President Truman signing the North Atlantic Treaty with Portuguese Ambassador Teotónio Pereira standing behind.

Despite the authoritarian character of the regime, Portugal did not experience the same levels of international isolation as Spain did following World War II. Unlike Spain, Portugal under Salazar was accepted into the Marshall Plan (1947-1948) in return for the aid it gave to the Allies during the final stages of the war. Furthermore, also unlike Spain, it was one of the 12 founding members of the North Atlantic Treaty Organisation (NATO) in 1949, a reflection of Portugal's role as an ally against communism during the Cold War in spite of its status as the only non-democratic founder. In 1950, Portugal joined the European Payments Union and participated in the founding of the European Free Trade Association (EFTA) in 1960 and the Organisation for Economic Co-operation and Development in 1961. It joined the General Agreement on Tariffs and Trade in 1962, and finally, Portugal signed a free trade agreement with the European Economic Community in 1972, still under the auspices of the Estado Novo.[99]

Education and literacy rates

Although the militants of the First Republic had chosen education as one of their banner causes, the evidence shows that the more democratic First Republic was less successful than the authoritarian Estado Novo in expanding elementary education. Under the First Republic, literacy levels in children aged 7 to 14 registered a modest increase from 26 per cent in 1911 to 33 per cent in 1930. Under the Estado Novo, literacy levels in children aged 7 to 14 increased to 56 per cent in 1940, 77 per cent in 1950 and 97 per cent in 1960.[100]

Required elements of primary schools during the Estado Novo: a crucifix and portraits of Salazar and Américo Tomás.

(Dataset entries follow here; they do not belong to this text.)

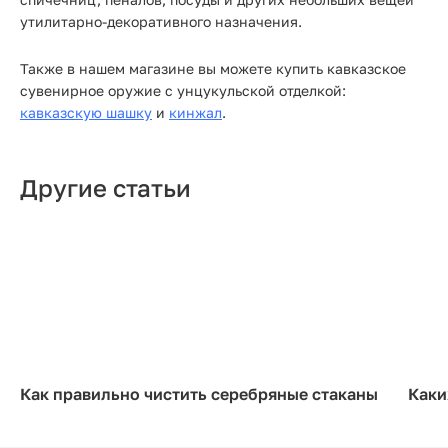
утилитарно-декоративного назначения.
Также в нашем магазине вы можете купить кавказское
сувенирное оружие с унцукульской отделкой:
кавказскую шашку
и
кинжал
.
Другие статьи
Как правильно чистить серебряные стаканы
Каки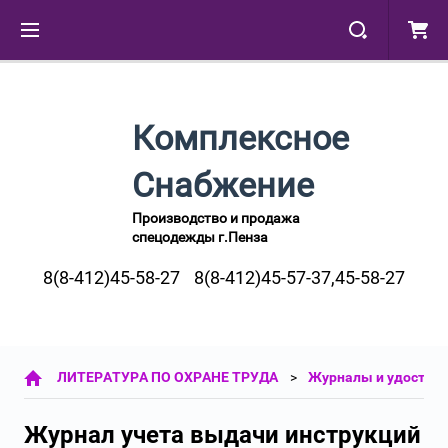
Комплексное
Снабжение
Производство и продажа
спецодежды г.Пенза
8(8-412)45-58-27
8(8-412)45-57-37,45-58-27
ЛИТЕРАТУРА ПО ОХРАНЕ ТРУДА
Журналы и удостове
Журнал учета выдачи инструкций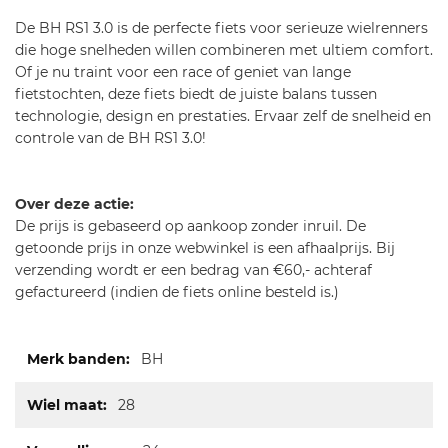
De BH RS1 3.0 is de perfecte fiets voor serieuze wielrenners
die hoge snelheden willen combineren met ultiem comfort.
Of je nu traint voor een race of geniet van lange
fietstochten, deze fiets biedt de juiste balans tussen
technologie, design en prestaties. Ervaar zelf de snelheid en
controle van de BH RS1 3.0!
Over deze actie:
De prijs is gebaseerd op aankoop zonder inruil. De
getoonde prijs in onze webwinkel is een afhaalprijs. Bij
verzending wordt er een bedrag van €60,- achteraf
gefactureerd (indien de fiets online besteld is.)
Meer
BH
informatie
28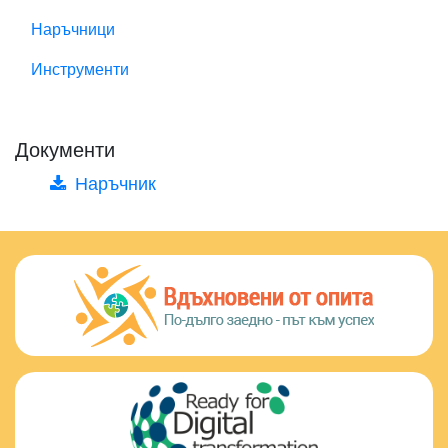
Наръчници
Инструменти
Документи
Наръчник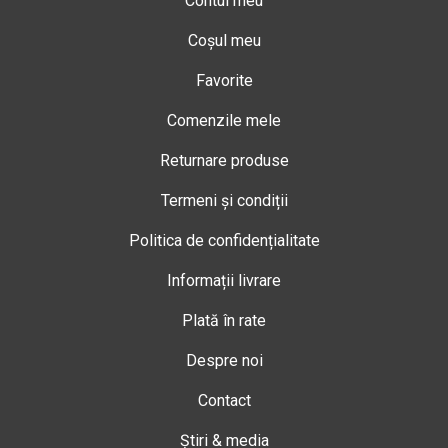
Contul meu
Coșul meu
Favorite
Comenzile mele
Returnare produse
Termeni și condiții
Politica de confidențialitate
Informații livrare
Plată în rate
Despre noi
Contact
Știri & media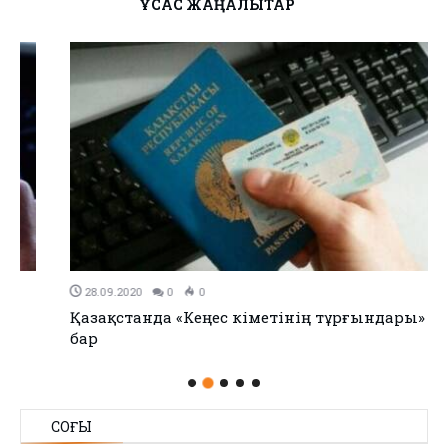
ҰҚСАС ЖАҢАЛЫҚТАР
28.09.2020
0
0
Қазақстанда «Кеңес үкіметінің тұрғындары» әлі
бар
СОҢҒЫ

In the 1960s, Portugal made public education available for all children between the ages of six and twelve and founded universities in the overseas provinces of Angola and Mozambique (the University of Luanda and the University of Lourenço Marques). In 1971, it recognised the Portuguese Catholic University, and by 1973 founded several state-run universities across mainland Portugal (the Minho University, the New University of Lisbon, the University of Évora, and the University of Aveiro). In addition, the long-established universities of Lisbon and Coimbra were greatly expanded and modernised. New buildings and campuses were constructed, such as the Cidade Universitária (Lisbon) and the Alta Universitária (Coimbra).

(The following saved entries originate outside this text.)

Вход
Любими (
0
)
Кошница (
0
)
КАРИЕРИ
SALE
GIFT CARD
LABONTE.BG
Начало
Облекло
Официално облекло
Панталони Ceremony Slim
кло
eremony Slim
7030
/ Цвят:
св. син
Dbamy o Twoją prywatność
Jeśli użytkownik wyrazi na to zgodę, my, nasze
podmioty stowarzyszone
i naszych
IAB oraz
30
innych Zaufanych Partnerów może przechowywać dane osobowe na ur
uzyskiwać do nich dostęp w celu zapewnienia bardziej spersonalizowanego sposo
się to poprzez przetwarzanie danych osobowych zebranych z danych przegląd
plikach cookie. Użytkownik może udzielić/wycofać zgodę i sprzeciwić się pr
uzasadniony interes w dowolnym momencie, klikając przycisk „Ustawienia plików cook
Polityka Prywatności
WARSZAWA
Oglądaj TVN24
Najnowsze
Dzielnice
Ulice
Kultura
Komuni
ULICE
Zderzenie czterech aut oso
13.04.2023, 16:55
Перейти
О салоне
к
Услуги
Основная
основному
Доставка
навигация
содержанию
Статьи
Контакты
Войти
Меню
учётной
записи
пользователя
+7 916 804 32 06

The last two decades of the Estado Novo, from the 1960s to the 1974 Carnation Revolution were marked by strong investment in secondary and university education, which experienced one of the fastest growth rates of Portuguese education in history.

Economic policies

After the politically unstable and financially chaotic years of the Portuguese First Republic, financial stability was Salazar's highest priority. His first incursions into Portuguese politics as a member of the cabinet were during the Ditadura Nacional, when Portugal's public finances and the economy in general were in a critical state, with an imminent threat of default since at least the 1890s.[9][10] After Salazar became prime minister, he levied numerous taxes to balance the Portuguese budget and pay external debts. Salazar's first years were marked by the Great Depression and the Second World War. The first era of his rule was thus an economic program based on the policies of autarky and interventionism, which were popular in the 1930s as a response to the Great Depression.[101] Under Salazar, the Portuguese budget went from insolvency to showing a substantial surplus every year from 1928. Portugal's credit worthiness rose in foreign markets and the external floating debt was completely paid. However, Portugal remained largely underdeveloped, its population relatively poor and with low education attainment when compared to the rest of Europe.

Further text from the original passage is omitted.